Hundreds of people have been killed and thousands injured since April.
"Repression and retaliation against demonstrators continue as the world looks away," UN human rights chief Zeid Raad Al Hussein said.
The report covers the period from 18 April, when protests first kicked off against now suspended plans to change the social security system, to 18 August. But they soon turned into wider calls for the resignation of President Daniel Ortega.
The UN report says that in the first phase of the crisis there was "a repressive response to the protests by the police and pro-government armed elements". During the second 'clean-up' stage, from mid-June to mid-July, police, pro-government armed elements, including those known as 'shock forces' (fuerzas de choque), and mobs (turbas) forcibly dismantled roadblocks and barricades. Information it has obtained "strongly indicates that these armed elements acted with the acquiescence of high-level state authorities and the national police, often in a joint and coordinated manner". During the third and current stage of the crisis, government opponents have been "persecuted and criminalised", the report states.
"Civil servants, including teachers and doctors, have been sacked, and people seen to be critical of the government have been harassed, intimidated and even attacked. The authorities, including at the highest-level, have increasingly stigmatised and discredited protesters and human rights defenders, describing them as 'terrorists', 'coup-mongers' or 'plagues'."

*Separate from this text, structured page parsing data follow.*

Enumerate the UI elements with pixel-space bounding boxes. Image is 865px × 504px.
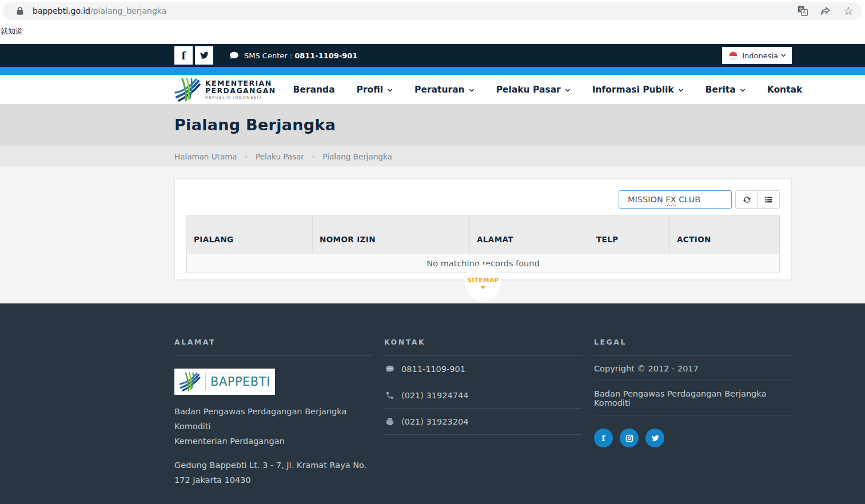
table-toolbar: MISSION FX CLUB <box>186 190 780 209</box>
footer-facebook-button[interactable]: f <box>594 429 613 447</box>
phone-icon <box>385 391 394 400</box>
footer-legal-column: LEGAL Copyright © 2012 - 2017 Badan Peng… <box>594 338 792 504</box>
search-text-misspelled: FX <box>665 195 676 204</box>
main-navigation: KEMENTERIAN PERDAGANGAN REPUBLIK INDONES… <box>0 75 865 104</box>
table-button-group <box>735 190 780 209</box>
column-header-telp[interactable]: TELP <box>589 216 669 254</box>
nav-item-informasi-publik[interactable]: Informasi Publik <box>592 85 684 95</box>
bappebti-logo-text: BAPPEBTI <box>210 375 270 389</box>
facebook-icon: f <box>181 50 186 62</box>
site-logo[interactable]: KEMENTERIAN PERDAGANGAN REPUBLIK INDONES… <box>174 78 276 102</box>
bappebti-logo[interactable]: BAPPEBTI <box>174 369 275 395</box>
language-label: Indonesia <box>742 51 778 60</box>
chevron-down-icon <box>469 89 475 92</box>
chevron-down-icon <box>678 89 684 92</box>
table-header-row: PIALANG NOMOR IZIN ALAMAT TELP ACTION <box>187 216 779 254</box>
twitter-button[interactable] <box>195 46 213 65</box>
site-footer: ALAMAT BAPPEBTI Badan Pengawas Perdagang… <box>0 303 865 504</box>
refresh-icon <box>743 195 751 204</box>
chevron-down-icon <box>781 54 786 57</box>
sms-chat-icon <box>385 365 394 374</box>
sitemap-label: SITEMAP <box>467 277 499 283</box>
breadcrumb-home[interactable]: Halaman Utama <box>174 152 237 161</box>
indonesia-flag-icon <box>729 51 738 60</box>
instagram-icon <box>625 434 633 442</box>
refresh-button[interactable] <box>736 191 758 208</box>
facebook-button[interactable]: f <box>174 46 193 65</box>
language-selector[interactable]: Indonesia <box>722 47 792 64</box>
sms-number: 0811-1109-901 <box>294 51 357 60</box>
footer-twitter-button[interactable] <box>645 429 664 447</box>
chevron-down-icon <box>740 89 746 92</box>
nav-item-beranda[interactable]: Beranda <box>293 85 335 95</box>
search-input[interactable]: MISSION FX CLUB <box>619 190 732 209</box>
footer-org-line: Badan Pengawas Perdagangan Berjangka Kom… <box>174 404 372 449</box>
address-bar[interactable]: bappebti.go.id/pialang_berjangka 文 A ☆ <box>3 2 862 20</box>
bappebti-logo-icon <box>179 372 201 391</box>
sms-label: SMS Center : <box>244 51 292 60</box>
copyright-text: Copyright © 2012 - 2017 <box>594 356 792 381</box>
nav-item-profil[interactable]: Profil <box>357 85 393 95</box>
column-header-pialang[interactable]: PIALANG <box>187 216 312 254</box>
site-topbar: f SMS Center : 0811-1109-901 Indonesia <box>0 44 865 67</box>
twitter-icon <box>200 51 209 60</box>
bookmark-star-icon[interactable]: ☆ <box>843 5 854 17</box>
facebook-icon: f <box>601 433 605 443</box>
sms-chat-icon <box>229 51 239 61</box>
page-header: Pialang Berjangka <box>0 104 865 146</box>
page-overlay-text: 就知道 <box>0 22 865 44</box>
sms-center: SMS Center : 0811-1109-901 <box>229 51 357 61</box>
breadcrumb: Halaman Utama › Pelaku Pasar › Pialang B… <box>0 146 865 166</box>
logo-divider <box>205 373 206 390</box>
sitemap-arrow-icon <box>480 286 486 289</box>
lock-icon <box>15 6 25 15</box>
page-url: bappebti.go.id/pialang_berjangka <box>33 6 166 15</box>
search-text: MISSION <box>628 195 663 204</box>
footer-instagram-button[interactable] <box>620 429 639 447</box>
footer-kontak-heading: KONTAK <box>384 338 582 356</box>
accent-strip <box>0 67 865 75</box>
chevron-down-icon <box>565 89 571 92</box>
footer-legal-heading: LEGAL <box>594 338 792 356</box>
nav-items: Beranda Profil Peraturan Pelaku Pasar In… <box>293 85 824 95</box>
breadcrumb-separator: › <box>312 153 314 160</box>
nav-item-berita[interactable]: Berita <box>705 85 746 95</box>
nav-item-pelaku-pasar[interactable]: Pelaku Pasar <box>496 85 571 95</box>
share-icon[interactable] <box>820 5 831 17</box>
brand-text: KEMENTERIAN PERDAGANGAN REPUBLIK INDONES… <box>205 79 276 100</box>
legal-org-text: Badan Pengawas Perdagangan Berjangka Kom… <box>594 381 792 415</box>
kontak-sms: 0811-1109-901 <box>384 356 582 382</box>
nav-item-peraturan[interactable]: Peraturan <box>414 85 475 95</box>
footer-kontak-column: KONTAK 0811-1109-901 (021) 31924744 (021… <box>384 338 582 504</box>
column-header-nomor-izin[interactable]: NOMOR IZIN <box>312 216 469 254</box>
footer-address-line: Gedung Bappebti Lt. 3 - 7, Jl. Kramat Ra… <box>174 458 372 487</box>
kemendag-logo-icon <box>174 78 201 102</box>
column-header-alamat[interactable]: ALAMAT <box>469 216 589 254</box>
browser-toolbar: bappebti.go.id/pialang_berjangka 文 A ☆ <box>0 0 865 22</box>
breadcrumb-current: Pialang Berjangka <box>322 152 392 161</box>
footer-alamat-column: ALAMAT BAPPEBTI Badan Pengawas Perdagang… <box>174 338 372 504</box>
list-icon <box>764 195 773 204</box>
sitemap-button[interactable]: SITEMAP <box>465 265 501 301</box>
svg-text:A: A <box>803 10 806 15</box>
fax-icon <box>385 417 394 426</box>
breadcrumb-separator: › <box>245 153 248 160</box>
twitter-icon <box>651 434 659 442</box>
nav-item-kontak[interactable]: Kontak <box>767 85 803 95</box>
translate-icon[interactable]: 文 A <box>797 5 808 17</box>
kontak-phone: (021) 31924744 <box>384 382 582 409</box>
breadcrumb-pelaku-pasar[interactable]: Pelaku Pasar <box>256 152 304 161</box>
toggle-columns-button[interactable] <box>758 191 779 208</box>
kontak-fax: (021) 31923204 <box>384 409 582 435</box>
column-header-action[interactable]: ACTION <box>669 216 780 254</box>
main-content: MISSION FX CLUB <box>0 166 865 303</box>
footer-alamat-heading: ALAMAT <box>174 338 372 356</box>
footer-socials: f <box>594 429 792 447</box>
chevron-down-icon <box>387 89 393 92</box>
page-title: Pialang Berjangka <box>174 116 336 134</box>
search-text: CLUB <box>679 195 700 204</box>
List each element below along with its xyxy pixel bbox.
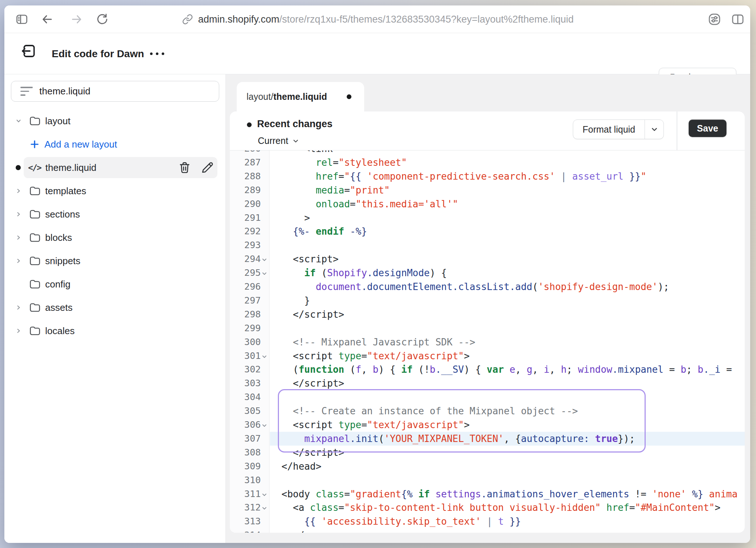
editor-main: layout/theme.liquid Recent changes Curre… xyxy=(226,74,750,543)
forward-icon[interactable] xyxy=(69,12,84,27)
sidebar-toggle-icon[interactable] xyxy=(15,12,29,27)
sidebar-item-locales[interactable]: locales xyxy=(4,319,225,342)
sidebar-item-snippets[interactable]: snippets xyxy=(4,249,225,273)
code-line[interactable]: onload="this.media='all'" xyxy=(269,197,745,211)
code-editor[interactable]: 286 <link287 rel="stylesheet"288 href="{… xyxy=(230,150,745,533)
chevron-right-icon[interactable] xyxy=(16,235,21,240)
back-icon[interactable] xyxy=(40,12,55,27)
file-search[interactable] xyxy=(11,81,219,102)
code-line[interactable]: } xyxy=(269,294,745,308)
fold-chevron-icon[interactable] xyxy=(261,505,268,512)
code-line[interactable]: {%- endif -%} xyxy=(269,224,745,238)
folder-icon xyxy=(29,186,40,196)
chevron-right-icon[interactable] xyxy=(16,188,21,194)
link-icon xyxy=(182,14,193,25)
add-layout-label: Add a new layout xyxy=(44,139,117,150)
format-liquid-button[interactable]: Format liquid xyxy=(573,120,645,139)
line-number: 303 xyxy=(230,376,269,390)
code-line[interactable] xyxy=(269,390,745,404)
folder-icon xyxy=(29,326,40,336)
url-host: admin.shopify.com xyxy=(198,14,279,25)
code-line[interactable]: <body class="gradient{% if settings.anim… xyxy=(269,487,745,501)
sidebar-item-sections[interactable]: sections xyxy=(4,203,225,226)
add-new-layout-link[interactable]: Add a new layout xyxy=(4,133,225,156)
code-line[interactable]: </head> xyxy=(269,459,745,473)
sidebar-item-assets[interactable]: assets xyxy=(4,296,225,319)
fold-chevron-icon[interactable] xyxy=(261,257,268,263)
line-number: 300 xyxy=(230,335,269,349)
code-line[interactable]: <script type="text/javascript"> xyxy=(269,349,745,363)
code-line[interactable]: <script type="text/javascript"> xyxy=(269,418,745,432)
code-line[interactable]: document.documentElement.classList.add('… xyxy=(269,280,745,294)
search-input[interactable] xyxy=(39,86,200,97)
chevron-right-icon[interactable] xyxy=(16,305,21,310)
folder-label: layout xyxy=(45,116,70,127)
sidebar-item-templates[interactable]: templates xyxy=(4,179,225,203)
line-number: 297 xyxy=(230,294,269,308)
folder-icon xyxy=(29,256,40,266)
line-number: 305 xyxy=(230,404,269,418)
sidebar-item-layout[interactable]: layout xyxy=(4,109,225,133)
file-tree: layoutAdd a new layout</>theme.liquidtem… xyxy=(4,109,225,342)
chevron-right-icon[interactable] xyxy=(16,258,21,264)
chevron-right-icon[interactable] xyxy=(16,211,21,217)
code-line[interactable]: <script> xyxy=(269,252,745,266)
sidebar-item-theme.liquid[interactable]: </>theme.liquid xyxy=(4,156,225,179)
selected-file-row[interactable]: </>theme.liquid xyxy=(24,157,217,178)
format-liquid-split-button: Format liquid xyxy=(573,120,664,139)
editor-toolbar: Recent changes Current Format liquid xyxy=(230,111,745,150)
plus-icon xyxy=(29,139,40,149)
code-line[interactable]: {{ 'accessibility.skip_to_text' | t }} xyxy=(269,514,745,528)
code-line[interactable]: href="{{ 'component-predictive-search.cs… xyxy=(269,169,745,183)
code-line[interactable]: </script> xyxy=(269,376,745,390)
line-number: 310 xyxy=(230,473,269,487)
code-line[interactable]: </script> xyxy=(269,308,745,321)
fold-chevron-icon[interactable] xyxy=(261,422,268,429)
filter-icon xyxy=(20,87,34,96)
folder-icon xyxy=(29,279,40,289)
code-line[interactable] xyxy=(269,321,745,335)
code-line[interactable]: > xyxy=(269,211,745,225)
code-line[interactable]: mixpanel.init('YOUR_MIXPANEL_TOKEN', {au… xyxy=(269,432,745,446)
browser-settings-icon[interactable] xyxy=(707,12,722,27)
desktop-background: admin.shopify.com/store/rzq1xu-f5/themes… xyxy=(0,0,756,548)
sidebar-item-blocks[interactable]: blocks xyxy=(4,226,225,249)
rename-file-icon[interactable] xyxy=(201,161,214,174)
code-line[interactable]: (function (f, b) { if (!b.__SV) { var e,… xyxy=(269,363,745,376)
code-line[interactable]: media="print" xyxy=(269,183,745,197)
sidebar-item-config[interactable]: config xyxy=(4,273,225,296)
version-dropdown[interactable]: Current xyxy=(258,136,299,146)
code-line[interactable]: rel="stylesheet" xyxy=(269,156,745,169)
tab-theme-liquid[interactable]: layout/theme.liquid xyxy=(237,82,364,111)
file-label: theme.liquid xyxy=(46,162,97,173)
code-line[interactable] xyxy=(269,238,745,252)
fold-chevron-icon[interactable] xyxy=(261,492,268,498)
fold-chevron-icon[interactable] xyxy=(261,270,268,277)
code-line[interactable]: <a class="skip-to-content-link button vi… xyxy=(269,501,745,514)
code-line[interactable]: <link xyxy=(269,150,745,156)
line-number: 308 xyxy=(230,446,269,459)
fold-chevron-icon[interactable] xyxy=(261,353,268,360)
format-options-button[interactable] xyxy=(645,120,664,139)
browser-toolbar: admin.shopify.com/store/rzq1xu-f5/themes… xyxy=(4,5,750,33)
code-line[interactable]: if (Shopify.designMode) { xyxy=(269,266,745,280)
code-line[interactable]: </script> xyxy=(269,446,745,459)
more-actions-icon[interactable] xyxy=(150,33,164,74)
code-line[interactable]: </a> xyxy=(269,528,745,533)
code-line[interactable] xyxy=(269,473,745,487)
content-area: layoutAdd a new layout</>theme.liquidtem… xyxy=(4,74,750,543)
chevron-right-icon[interactable] xyxy=(16,328,21,334)
save-button[interactable]: Save xyxy=(689,120,727,137)
chevron-down-icon xyxy=(651,126,658,133)
line-number: 289 xyxy=(230,183,269,197)
reload-icon[interactable] xyxy=(95,12,109,27)
delete-file-icon[interactable] xyxy=(178,161,191,174)
split-view-icon[interactable] xyxy=(731,12,745,27)
changes-dot xyxy=(247,122,252,127)
code-line[interactable]: <!-- Create an instance of the Mixpanel … xyxy=(269,404,745,418)
exit-icon[interactable] xyxy=(21,43,38,59)
address-bar[interactable]: admin.shopify.com/store/rzq1xu-f5/themes… xyxy=(182,5,574,33)
folder-label: sections xyxy=(45,209,80,220)
chevron-down-icon[interactable] xyxy=(16,118,21,124)
code-line[interactable]: <!-- Mixpanel Javascript SDK --> xyxy=(269,335,745,349)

The report also gives details of attacks on members of the governing Sandinista party, government officials and members of the security forces. It says that 22 police officers were killed between 19 April and 25 July out of a total of about 300 reported deaths.
It also notes that "the level of brutality in some of these episodes, including burning, amputations and desecration of corpses illustrates the serious degeneration of the crisis". It also states that the roadblocks erected by protesters "gave occasionally rise to criminal practices, such as kidnappings, harassment, robbery and collection of illegal tolls". But the report states that they "do not legitimise in any way a response by the state that is not in line with international human rights law".
The UN Human Rights Office says that it has received numerous accounts alleging acts of torture and ill-treatment of detainees carried out by police or prison authorities. Female detainees alleged that they were raped and that threats of sexual abuse were "common". Male detainees reported being raped with rifles and other objects, the report says.